[Collected data]
★ ★ ★ ★ ★ ★ ★

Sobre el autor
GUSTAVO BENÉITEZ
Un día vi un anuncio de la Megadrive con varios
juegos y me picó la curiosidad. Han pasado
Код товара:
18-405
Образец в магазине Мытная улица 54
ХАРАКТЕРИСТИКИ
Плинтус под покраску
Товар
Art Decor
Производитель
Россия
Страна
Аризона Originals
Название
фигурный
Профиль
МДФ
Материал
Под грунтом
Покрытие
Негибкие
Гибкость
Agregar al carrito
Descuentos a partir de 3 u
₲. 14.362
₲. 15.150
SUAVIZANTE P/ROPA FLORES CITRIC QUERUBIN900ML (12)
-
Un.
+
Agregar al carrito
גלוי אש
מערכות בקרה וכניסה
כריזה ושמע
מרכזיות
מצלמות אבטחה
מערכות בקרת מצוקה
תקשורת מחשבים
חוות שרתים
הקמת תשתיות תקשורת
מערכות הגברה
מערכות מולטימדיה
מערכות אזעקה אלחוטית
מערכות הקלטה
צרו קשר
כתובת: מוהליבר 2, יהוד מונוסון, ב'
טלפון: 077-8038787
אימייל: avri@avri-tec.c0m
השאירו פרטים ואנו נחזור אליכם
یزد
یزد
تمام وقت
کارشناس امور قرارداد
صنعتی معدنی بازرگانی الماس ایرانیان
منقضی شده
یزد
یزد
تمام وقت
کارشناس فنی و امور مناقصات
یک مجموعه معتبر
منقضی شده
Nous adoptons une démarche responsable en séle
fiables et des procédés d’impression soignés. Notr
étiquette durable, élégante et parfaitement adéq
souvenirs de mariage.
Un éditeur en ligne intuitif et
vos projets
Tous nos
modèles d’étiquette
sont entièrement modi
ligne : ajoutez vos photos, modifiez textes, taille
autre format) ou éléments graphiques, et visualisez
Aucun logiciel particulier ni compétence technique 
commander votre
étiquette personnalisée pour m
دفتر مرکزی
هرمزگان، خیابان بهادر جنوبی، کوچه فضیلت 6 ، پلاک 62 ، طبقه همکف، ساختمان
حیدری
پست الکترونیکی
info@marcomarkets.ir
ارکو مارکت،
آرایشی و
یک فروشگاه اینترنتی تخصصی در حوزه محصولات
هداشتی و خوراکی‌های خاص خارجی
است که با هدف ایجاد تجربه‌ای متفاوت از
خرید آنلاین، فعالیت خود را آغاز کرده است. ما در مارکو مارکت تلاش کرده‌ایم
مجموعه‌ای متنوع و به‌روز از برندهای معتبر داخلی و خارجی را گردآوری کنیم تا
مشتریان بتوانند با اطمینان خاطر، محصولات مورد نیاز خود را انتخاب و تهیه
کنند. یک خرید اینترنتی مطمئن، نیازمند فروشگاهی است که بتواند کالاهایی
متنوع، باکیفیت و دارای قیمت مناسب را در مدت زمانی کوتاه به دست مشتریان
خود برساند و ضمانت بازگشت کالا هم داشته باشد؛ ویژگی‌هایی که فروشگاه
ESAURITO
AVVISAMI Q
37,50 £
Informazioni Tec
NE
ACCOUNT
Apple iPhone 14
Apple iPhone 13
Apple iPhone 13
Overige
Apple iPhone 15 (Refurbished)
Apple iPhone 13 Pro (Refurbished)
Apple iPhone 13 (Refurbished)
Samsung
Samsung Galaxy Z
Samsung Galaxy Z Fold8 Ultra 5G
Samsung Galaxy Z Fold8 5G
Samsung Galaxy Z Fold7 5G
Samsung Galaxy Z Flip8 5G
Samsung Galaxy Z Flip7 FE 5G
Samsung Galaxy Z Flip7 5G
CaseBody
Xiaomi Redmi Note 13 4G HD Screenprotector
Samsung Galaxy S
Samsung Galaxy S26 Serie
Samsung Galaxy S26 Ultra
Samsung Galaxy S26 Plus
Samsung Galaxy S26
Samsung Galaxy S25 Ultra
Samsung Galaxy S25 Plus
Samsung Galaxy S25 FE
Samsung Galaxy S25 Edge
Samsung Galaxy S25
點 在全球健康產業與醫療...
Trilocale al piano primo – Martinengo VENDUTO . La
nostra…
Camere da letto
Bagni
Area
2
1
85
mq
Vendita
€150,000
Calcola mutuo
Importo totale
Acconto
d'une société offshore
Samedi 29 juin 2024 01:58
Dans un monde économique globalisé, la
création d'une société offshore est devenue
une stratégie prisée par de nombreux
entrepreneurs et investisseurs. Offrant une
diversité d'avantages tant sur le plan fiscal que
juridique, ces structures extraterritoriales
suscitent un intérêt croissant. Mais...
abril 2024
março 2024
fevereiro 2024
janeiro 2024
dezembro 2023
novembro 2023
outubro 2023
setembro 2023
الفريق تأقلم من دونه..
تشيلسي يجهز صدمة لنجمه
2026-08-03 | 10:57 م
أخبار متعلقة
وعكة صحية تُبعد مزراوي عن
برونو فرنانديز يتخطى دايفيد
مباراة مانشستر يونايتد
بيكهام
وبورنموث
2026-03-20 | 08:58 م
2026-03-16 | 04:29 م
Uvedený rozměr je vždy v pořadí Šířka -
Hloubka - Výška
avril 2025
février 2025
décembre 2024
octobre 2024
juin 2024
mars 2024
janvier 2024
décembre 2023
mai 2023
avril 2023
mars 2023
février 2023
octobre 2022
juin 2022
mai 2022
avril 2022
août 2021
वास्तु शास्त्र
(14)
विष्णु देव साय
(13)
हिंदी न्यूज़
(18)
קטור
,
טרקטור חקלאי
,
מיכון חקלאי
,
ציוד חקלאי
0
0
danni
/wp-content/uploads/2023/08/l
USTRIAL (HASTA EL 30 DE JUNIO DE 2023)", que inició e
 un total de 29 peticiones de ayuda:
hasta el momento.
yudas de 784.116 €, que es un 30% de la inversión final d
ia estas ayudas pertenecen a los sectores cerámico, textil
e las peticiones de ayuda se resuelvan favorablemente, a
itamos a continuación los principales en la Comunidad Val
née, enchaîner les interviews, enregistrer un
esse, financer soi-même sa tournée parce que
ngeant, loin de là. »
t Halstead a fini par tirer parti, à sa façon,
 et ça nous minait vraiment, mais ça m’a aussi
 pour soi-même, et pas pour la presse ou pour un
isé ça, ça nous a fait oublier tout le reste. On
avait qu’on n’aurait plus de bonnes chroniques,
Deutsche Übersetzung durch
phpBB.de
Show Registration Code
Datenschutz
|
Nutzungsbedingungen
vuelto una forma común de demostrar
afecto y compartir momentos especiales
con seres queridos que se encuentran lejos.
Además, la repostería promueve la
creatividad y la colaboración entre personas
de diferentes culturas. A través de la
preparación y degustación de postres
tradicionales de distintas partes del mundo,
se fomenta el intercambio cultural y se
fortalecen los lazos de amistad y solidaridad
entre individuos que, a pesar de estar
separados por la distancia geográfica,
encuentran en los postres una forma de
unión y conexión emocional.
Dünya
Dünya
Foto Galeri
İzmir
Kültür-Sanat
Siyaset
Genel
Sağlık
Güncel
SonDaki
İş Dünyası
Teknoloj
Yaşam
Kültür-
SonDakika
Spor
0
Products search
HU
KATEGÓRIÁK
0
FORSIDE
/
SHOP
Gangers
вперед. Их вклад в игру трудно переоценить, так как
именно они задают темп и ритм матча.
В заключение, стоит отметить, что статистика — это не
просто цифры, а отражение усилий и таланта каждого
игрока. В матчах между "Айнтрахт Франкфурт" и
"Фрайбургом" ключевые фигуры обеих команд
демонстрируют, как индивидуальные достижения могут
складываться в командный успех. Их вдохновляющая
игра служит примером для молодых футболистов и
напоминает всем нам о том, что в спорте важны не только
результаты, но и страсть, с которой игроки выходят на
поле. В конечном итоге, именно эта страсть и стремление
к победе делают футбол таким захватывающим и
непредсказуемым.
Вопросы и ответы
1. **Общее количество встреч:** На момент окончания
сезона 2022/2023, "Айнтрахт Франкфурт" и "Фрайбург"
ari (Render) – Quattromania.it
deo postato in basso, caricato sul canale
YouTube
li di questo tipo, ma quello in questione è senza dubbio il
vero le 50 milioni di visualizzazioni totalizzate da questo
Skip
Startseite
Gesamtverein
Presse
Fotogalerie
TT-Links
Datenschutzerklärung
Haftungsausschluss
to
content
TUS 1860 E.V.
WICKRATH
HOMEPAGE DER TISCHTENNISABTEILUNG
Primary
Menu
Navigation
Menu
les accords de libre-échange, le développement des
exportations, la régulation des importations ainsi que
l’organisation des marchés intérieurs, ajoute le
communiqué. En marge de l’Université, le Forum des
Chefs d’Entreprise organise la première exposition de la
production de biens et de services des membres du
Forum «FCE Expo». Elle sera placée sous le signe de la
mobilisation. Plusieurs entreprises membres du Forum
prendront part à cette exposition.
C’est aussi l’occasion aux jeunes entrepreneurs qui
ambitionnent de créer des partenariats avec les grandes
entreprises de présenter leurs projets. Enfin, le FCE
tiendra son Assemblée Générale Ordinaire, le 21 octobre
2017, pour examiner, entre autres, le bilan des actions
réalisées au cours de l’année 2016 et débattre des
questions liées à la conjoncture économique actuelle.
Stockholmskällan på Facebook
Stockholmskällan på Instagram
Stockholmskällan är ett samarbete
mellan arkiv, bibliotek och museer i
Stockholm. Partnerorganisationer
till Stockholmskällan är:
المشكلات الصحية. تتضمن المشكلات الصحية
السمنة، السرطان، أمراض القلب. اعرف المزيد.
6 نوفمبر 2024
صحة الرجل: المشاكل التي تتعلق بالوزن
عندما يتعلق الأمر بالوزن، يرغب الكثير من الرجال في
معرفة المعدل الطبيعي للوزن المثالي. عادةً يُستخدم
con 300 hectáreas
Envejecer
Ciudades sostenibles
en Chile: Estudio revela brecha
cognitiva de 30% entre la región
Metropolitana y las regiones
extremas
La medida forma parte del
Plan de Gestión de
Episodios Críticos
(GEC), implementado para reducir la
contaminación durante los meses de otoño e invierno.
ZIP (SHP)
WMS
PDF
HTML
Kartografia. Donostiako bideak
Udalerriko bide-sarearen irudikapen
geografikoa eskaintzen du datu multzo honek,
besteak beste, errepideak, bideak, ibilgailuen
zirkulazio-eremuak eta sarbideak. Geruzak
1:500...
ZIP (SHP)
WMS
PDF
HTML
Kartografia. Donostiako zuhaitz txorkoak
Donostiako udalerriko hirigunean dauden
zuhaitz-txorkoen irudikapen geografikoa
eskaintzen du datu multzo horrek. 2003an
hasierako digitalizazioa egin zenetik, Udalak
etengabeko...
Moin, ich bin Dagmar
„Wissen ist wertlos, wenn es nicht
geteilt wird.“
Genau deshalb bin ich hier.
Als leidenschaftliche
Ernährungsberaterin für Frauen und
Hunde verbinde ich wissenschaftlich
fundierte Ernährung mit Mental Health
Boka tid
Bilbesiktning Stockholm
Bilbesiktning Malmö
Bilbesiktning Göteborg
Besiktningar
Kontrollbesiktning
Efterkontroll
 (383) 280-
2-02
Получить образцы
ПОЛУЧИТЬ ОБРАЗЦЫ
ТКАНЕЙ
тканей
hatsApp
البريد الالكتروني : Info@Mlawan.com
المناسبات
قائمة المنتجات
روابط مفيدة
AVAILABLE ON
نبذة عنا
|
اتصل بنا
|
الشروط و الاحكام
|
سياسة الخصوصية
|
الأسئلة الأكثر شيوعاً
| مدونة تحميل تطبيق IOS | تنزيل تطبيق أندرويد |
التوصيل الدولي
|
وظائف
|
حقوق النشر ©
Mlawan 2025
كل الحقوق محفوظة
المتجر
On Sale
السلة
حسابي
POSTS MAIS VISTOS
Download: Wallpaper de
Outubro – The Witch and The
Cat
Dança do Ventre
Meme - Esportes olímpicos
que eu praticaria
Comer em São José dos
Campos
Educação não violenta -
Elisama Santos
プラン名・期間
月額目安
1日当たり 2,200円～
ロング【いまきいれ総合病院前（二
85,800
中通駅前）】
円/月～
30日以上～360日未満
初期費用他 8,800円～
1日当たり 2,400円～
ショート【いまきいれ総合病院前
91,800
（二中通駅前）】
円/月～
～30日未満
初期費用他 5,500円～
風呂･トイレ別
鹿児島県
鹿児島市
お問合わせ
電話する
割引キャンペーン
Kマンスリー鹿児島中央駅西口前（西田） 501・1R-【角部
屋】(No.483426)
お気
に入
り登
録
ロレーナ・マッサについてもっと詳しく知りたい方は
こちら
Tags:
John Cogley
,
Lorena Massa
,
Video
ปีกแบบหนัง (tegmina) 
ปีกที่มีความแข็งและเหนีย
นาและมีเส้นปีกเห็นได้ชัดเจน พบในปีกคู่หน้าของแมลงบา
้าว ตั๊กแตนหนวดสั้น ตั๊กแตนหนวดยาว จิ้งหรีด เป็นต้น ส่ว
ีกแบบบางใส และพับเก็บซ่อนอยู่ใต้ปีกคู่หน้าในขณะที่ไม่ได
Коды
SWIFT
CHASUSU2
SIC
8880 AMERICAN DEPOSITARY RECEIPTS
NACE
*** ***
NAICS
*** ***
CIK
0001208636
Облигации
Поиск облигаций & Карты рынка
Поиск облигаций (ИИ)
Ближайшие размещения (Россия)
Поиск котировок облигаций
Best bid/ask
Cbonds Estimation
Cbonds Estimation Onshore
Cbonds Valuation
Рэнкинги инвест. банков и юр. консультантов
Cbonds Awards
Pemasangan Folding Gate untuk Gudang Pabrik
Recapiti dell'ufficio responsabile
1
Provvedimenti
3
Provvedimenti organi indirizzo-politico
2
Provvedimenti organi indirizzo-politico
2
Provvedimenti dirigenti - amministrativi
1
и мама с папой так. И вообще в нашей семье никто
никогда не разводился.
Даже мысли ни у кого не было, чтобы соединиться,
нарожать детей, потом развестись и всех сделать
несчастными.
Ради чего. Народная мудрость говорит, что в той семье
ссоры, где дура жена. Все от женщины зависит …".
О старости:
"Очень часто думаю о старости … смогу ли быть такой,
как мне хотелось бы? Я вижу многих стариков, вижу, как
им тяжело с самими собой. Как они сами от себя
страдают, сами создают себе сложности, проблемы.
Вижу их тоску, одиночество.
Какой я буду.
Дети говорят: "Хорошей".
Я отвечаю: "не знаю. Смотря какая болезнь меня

★ ★ ★ ★ ★ ★ ★

● Action item
From the entries, report each line that includes the word "امور".

● Answer to the problem
کارشناس امور قرارداد
کارشناس فنی و امور مناقصات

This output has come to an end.